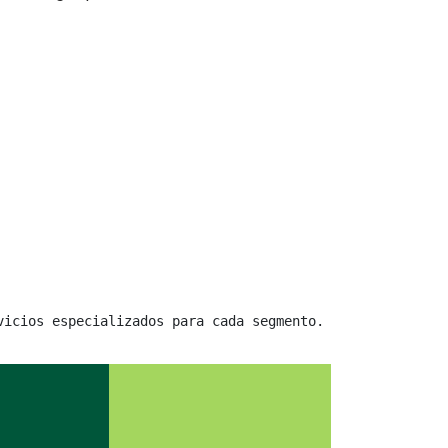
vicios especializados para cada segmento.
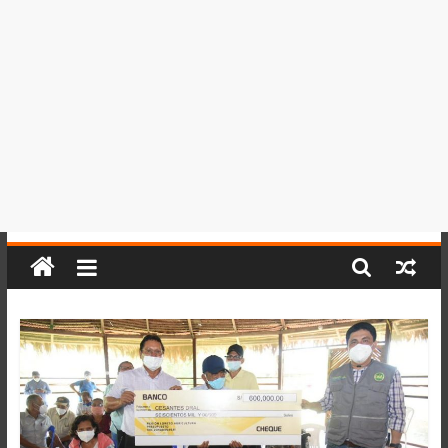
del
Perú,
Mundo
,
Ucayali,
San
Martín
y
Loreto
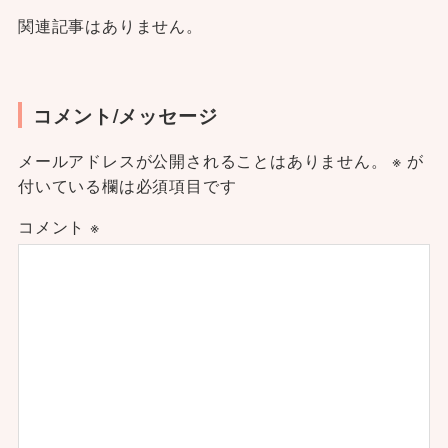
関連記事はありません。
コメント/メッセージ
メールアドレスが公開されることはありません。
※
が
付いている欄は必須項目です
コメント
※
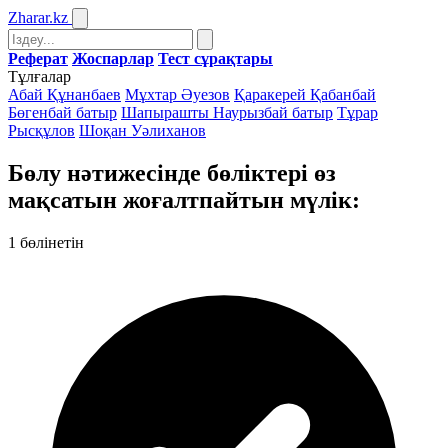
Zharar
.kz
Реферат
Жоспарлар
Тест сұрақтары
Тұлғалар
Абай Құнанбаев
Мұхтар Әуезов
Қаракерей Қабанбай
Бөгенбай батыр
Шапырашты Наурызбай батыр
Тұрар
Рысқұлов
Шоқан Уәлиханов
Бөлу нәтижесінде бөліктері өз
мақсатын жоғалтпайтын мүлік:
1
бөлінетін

++++++++++++++++++++

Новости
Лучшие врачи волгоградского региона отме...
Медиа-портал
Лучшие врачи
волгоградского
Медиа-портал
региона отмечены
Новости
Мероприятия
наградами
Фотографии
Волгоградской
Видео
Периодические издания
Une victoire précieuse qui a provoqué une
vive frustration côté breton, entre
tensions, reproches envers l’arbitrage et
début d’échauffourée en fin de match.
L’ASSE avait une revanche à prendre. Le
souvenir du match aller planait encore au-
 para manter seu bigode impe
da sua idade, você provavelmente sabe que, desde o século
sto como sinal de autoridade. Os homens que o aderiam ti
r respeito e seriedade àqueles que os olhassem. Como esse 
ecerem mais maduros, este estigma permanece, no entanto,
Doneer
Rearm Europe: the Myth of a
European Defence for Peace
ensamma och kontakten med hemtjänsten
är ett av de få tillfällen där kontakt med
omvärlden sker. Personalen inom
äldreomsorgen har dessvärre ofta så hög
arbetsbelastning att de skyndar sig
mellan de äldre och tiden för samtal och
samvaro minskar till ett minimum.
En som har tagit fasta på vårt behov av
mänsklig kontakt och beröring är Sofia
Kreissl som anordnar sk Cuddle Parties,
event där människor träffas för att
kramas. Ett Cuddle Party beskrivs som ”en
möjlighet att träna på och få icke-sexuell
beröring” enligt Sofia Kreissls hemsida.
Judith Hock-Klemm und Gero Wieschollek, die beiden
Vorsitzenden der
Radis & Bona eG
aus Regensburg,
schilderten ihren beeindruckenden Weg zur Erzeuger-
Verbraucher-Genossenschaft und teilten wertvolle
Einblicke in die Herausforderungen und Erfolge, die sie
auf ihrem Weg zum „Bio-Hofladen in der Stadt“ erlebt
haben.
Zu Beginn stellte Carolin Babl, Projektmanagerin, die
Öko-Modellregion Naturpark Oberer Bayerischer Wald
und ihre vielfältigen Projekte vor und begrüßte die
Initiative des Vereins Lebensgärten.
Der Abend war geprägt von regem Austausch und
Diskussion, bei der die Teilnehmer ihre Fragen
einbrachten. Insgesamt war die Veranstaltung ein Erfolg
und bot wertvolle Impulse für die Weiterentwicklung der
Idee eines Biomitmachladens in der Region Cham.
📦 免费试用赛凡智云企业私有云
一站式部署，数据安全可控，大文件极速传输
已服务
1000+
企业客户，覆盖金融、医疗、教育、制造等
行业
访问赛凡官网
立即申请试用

++++++++++++++++++++

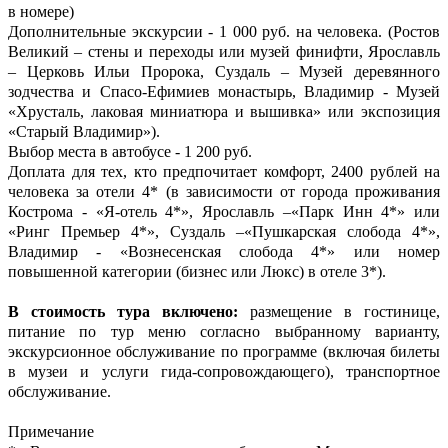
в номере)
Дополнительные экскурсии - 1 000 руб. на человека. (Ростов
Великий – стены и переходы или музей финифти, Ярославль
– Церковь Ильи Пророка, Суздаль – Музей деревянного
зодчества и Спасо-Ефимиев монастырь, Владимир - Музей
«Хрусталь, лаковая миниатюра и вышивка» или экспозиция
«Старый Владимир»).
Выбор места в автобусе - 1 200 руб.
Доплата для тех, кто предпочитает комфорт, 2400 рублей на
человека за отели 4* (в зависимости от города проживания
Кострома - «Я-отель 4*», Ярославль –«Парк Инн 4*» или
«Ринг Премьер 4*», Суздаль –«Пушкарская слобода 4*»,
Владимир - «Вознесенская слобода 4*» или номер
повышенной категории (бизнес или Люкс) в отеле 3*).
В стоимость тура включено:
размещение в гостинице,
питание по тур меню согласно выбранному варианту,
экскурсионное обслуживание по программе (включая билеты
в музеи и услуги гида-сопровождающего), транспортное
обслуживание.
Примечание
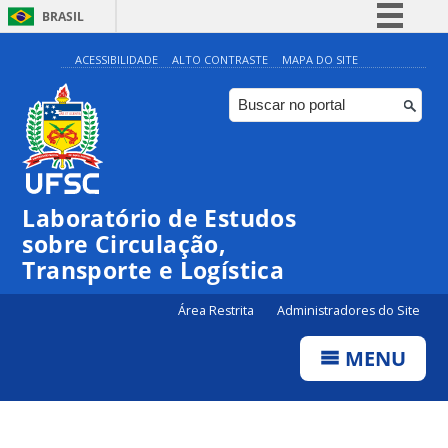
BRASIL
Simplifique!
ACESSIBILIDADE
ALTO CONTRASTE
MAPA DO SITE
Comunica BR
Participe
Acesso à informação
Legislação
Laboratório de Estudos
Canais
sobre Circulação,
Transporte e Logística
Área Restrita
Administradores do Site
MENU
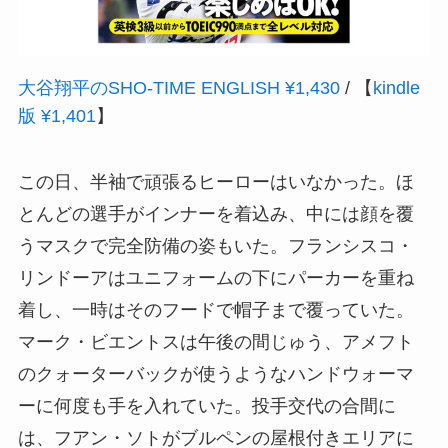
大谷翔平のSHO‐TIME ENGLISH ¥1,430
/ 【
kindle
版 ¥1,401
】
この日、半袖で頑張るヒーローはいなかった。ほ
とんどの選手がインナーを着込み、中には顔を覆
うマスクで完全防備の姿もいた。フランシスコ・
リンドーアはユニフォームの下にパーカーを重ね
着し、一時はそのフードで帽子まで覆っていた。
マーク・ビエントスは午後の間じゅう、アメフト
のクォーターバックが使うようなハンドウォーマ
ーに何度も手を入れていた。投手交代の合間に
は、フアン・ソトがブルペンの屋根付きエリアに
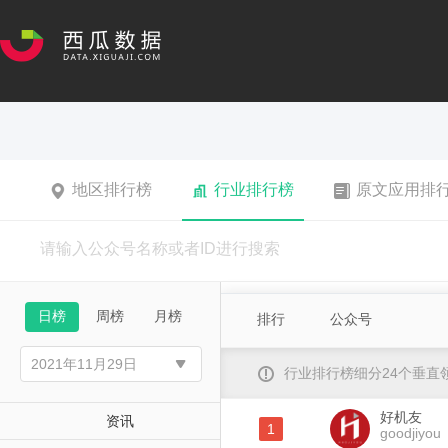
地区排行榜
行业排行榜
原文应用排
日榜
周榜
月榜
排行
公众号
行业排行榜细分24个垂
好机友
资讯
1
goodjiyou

++++++++++++++++++++

Read the listing. Report every line that includes the word "Ярославль".

Solution for this exercise:
Великий – стены и переходы или музей финифти, Ярославль
Кострома - «Я-отель 4*», Ярославль –«Парк Инн 4*» или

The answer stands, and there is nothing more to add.